Genetically predicted circulating levels of glycine, glutamate, and serotonin in relation to the risks of three major neurodegenerative diseases: A Mendelian randomization analysis

Ruizhuo Li; Mengjuan Deng; Yuhong Lin; Wenjing Gao; Bohao Liu; Huimin Xia

doi:10.3389/fnagi.2022.938408

Genetically predicted circulating levels of glycine, glutamate, and serotonin in relation to the risks of three major neurodegenerative diseases: A Mendelian randomization analysis

Front Aging Neurosci. 2022 Sep 7:14:938408. doi: 10.3389/fnagi.2022.938408. eCollection 2022.

Authors

Ruizhuo Li^{1

2}, Mengjuan Deng³, Yuhong Lin⁴, Wenjing Gao², Bohao Liu⁵, Huimin Xia^{1

2}

Affiliations

¹ School of Medicine, South China University of Technology, Guangzhou, China.
² Department of Pediatric Surgery, Guangzhou Women and Children's Medical Center, Guangdong Provincial Clinical Research Center for Child Health, Provincial Key Laboratory of Research in Structure Birth Defect Disease, Guangzhou, China.
³ Department of Anesthesiology, The Eighth Affiliated Hospital, Sun Yat-sen University, Shenzhen, China.
⁴ Zhongshan School of Medicine, The Fifth Affiliated Hospital, Sun Yat-sen University, Guangzhou, China.
⁵ Xiangya School of Medicine, The Second Xiangya Hospital, Central South University, Changsha, China.

Abstract

It has been previously postulated that blood neurotransmitters might affect risks of neurodegenerative diseases.

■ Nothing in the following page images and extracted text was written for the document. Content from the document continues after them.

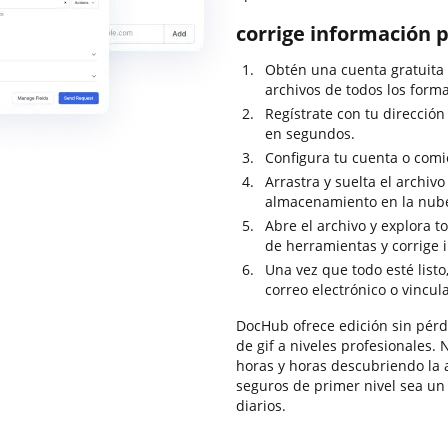
corrige información p
Obtén una cuenta gratuita
archivos de todos los forma
Regístrate con tu dirección
en segundos.
Configura tu cuenta o comi
Arrastra y suelta el archivo
almacenamiento en la nub
Abre el archivo y explora t
de herramientas y corrige 
Una vez que todo esté list
correo electrónico o vincul
DocHub ofrece edición sin pérdi
de gif a niveles profesionales.
horas y horas descubriendo la 
seguros de primer nivel sea un 
diarios.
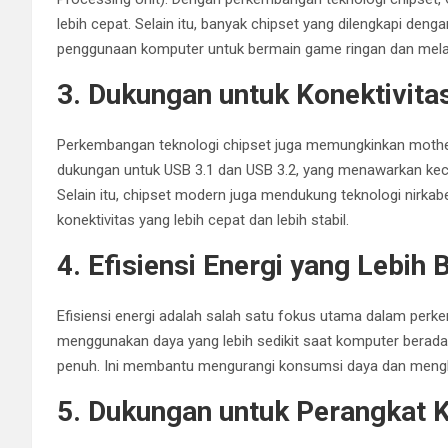
lebih cepat. Selain itu, banyak chipset yang dilengkapi de
penggunaan komputer untuk bermain game ringan dan melak
3. Dukungan untuk Konektivita
Perkembangan teknologi chipset juga memungkinkan mother
dukungan untuk USB 3.1 dan USB 3.2, yang menawarkan kecep
Selain itu, chipset modern juga mendukung teknologi nirkabe
konektivitas yang lebih cepat dan lebih stabil.
4. Efisiensi Energi yang Lebih 
Efisiensi energi adalah salah satu fokus utama dalam perk
menggunakan daya yang lebih sedikit saat komputer berada
penuh. Ini membantu mengurangi konsumsi daya dan mengha
5. Dukungan untuk Perangkat K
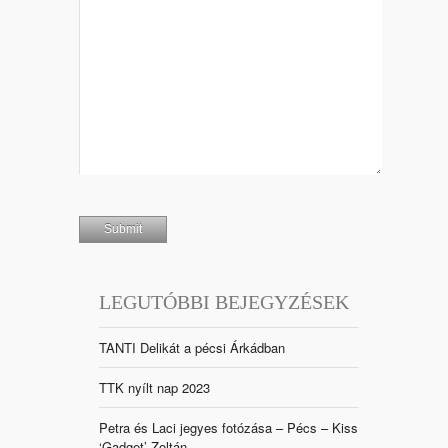
LEGUTÓBBI BEJEGYZÉSEK
TANTI Delikát a pécsi Árkádban
TTK nyílt nap 2023
Petra és Laci jegyes fotózása – Pécs – Kiss
‘Gadget’ Zoltán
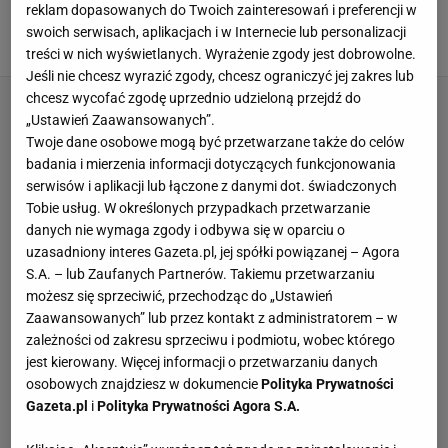
terapię mikroigiełkami bez wychodzenia z
reklam dopasowanych do Twoich zainteresowań i preferencji w
domu
swoich serwisach, aplikacjach i w Internecie lub personalizacji
23 GRUDNIA 2025, 10:00
Natalia Piwek,
treści w nich wyświetlanych. Wyrażenie zgody jest dobrowolne.
Jeśli nie chcesz wyrazić zgody, chcesz ograniczyć jej zakres lub
chcesz wycofać zgodę uprzednio udzieloną przejdź do
„Ustawień Zaawansowanych”.
Twoje dane osobowe mogą być przetwarzane także do celów
badania i mierzenia informacji dotyczących funkcjonowania
serwisów i aplikacji lub łączone z danymi dot. świadczonych
Tobie usług. W określonych przypadkach przetwarzanie
danych nie wymaga zgody i odbywa się w oparciu o
uzasadniony interes Gazeta.pl, jej spółki powiązanej – Agora
S.A. – lub Zaufanych Partnerów. Takiemu przetwarzaniu
możesz się sprzeciwić, przechodząc do „Ustawień
Zaawansowanych” lub przez kontakt z administratorem – w
zależności od zakresu sprzeciwu i podmiotu, wobec którego
jest kierowany. Więcej informacji o przetwarzaniu danych
osobowych znajdziesz w dokumencie
Polityka Prywatności
Gazeta.pl
i
Polityka Prywatności Agora S.A.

Here, a Mendelian Randomization (MR) study was conducted to explore whether genetically predicted concentrations of glycine, glutamate and serotonin were associated with risks of Alzheimer's disease (AD), Parkinson's disease (PD), and amyotrophic lateral sclerosis (ALS). From three genome-wide association studies of European ancestry, single nucleotide polymorphisms strongly associated with glycine, glutamate and serotonin were selected as genetic instrumental variables. Corresponding summary statistics were also obtained from the latest genome-wide association meta-analyses of AD, PD and ALS. The inverse-variance weighted MR and multiple sensitivity analyses were performed to evaluate causal effects of genetically predicted levels of neurotransmitters on risks of neurodegenerative diseases. The statistical significance threshold was set at P < 0.0056 using the Bonferroni-correction, while 0.0056 < P < 0.05 was considered suggestive evidence for a causal association. There was a causal association of elevated blood glutamate levels with higher AD risks. The odds ratio (OR) of AD was 1.311 [95% confidence interval (CI), 1.087-1.580; P = 0.004] per one standard deviation increase in genetically predicted glutamate concentrations. There was suggestive evidence in support of a protective effect of blood serotonin on AD (OR = 0.607; 95% CI, 0.396-0.932; P = 0.022). Genetically predicted glycine levels were not associated with the risk of AD (OR = 1.145; 95% CI, 0.939-1.396; P = 0.180). Besides, MR analyses indicated no causal roles of three blood neurotransmitters in PD or ALS. In conclusion, the MR study provided evidence supporting the association of elevated blood glutamate levels with higher AD risks and the association of increased blood serotonin levels with lower AD risks. Triangulating evidence across further study designs is still warranted to elucidate the role of blood neurotransmitters in risks of neurodegenerative diseases.

Keywords: Alzheimer’s disease; Mendelian randomization; Parkinson’s disease; amyotrophic lateral sclerosis; causal inference; glutamate; glycine; serotonin.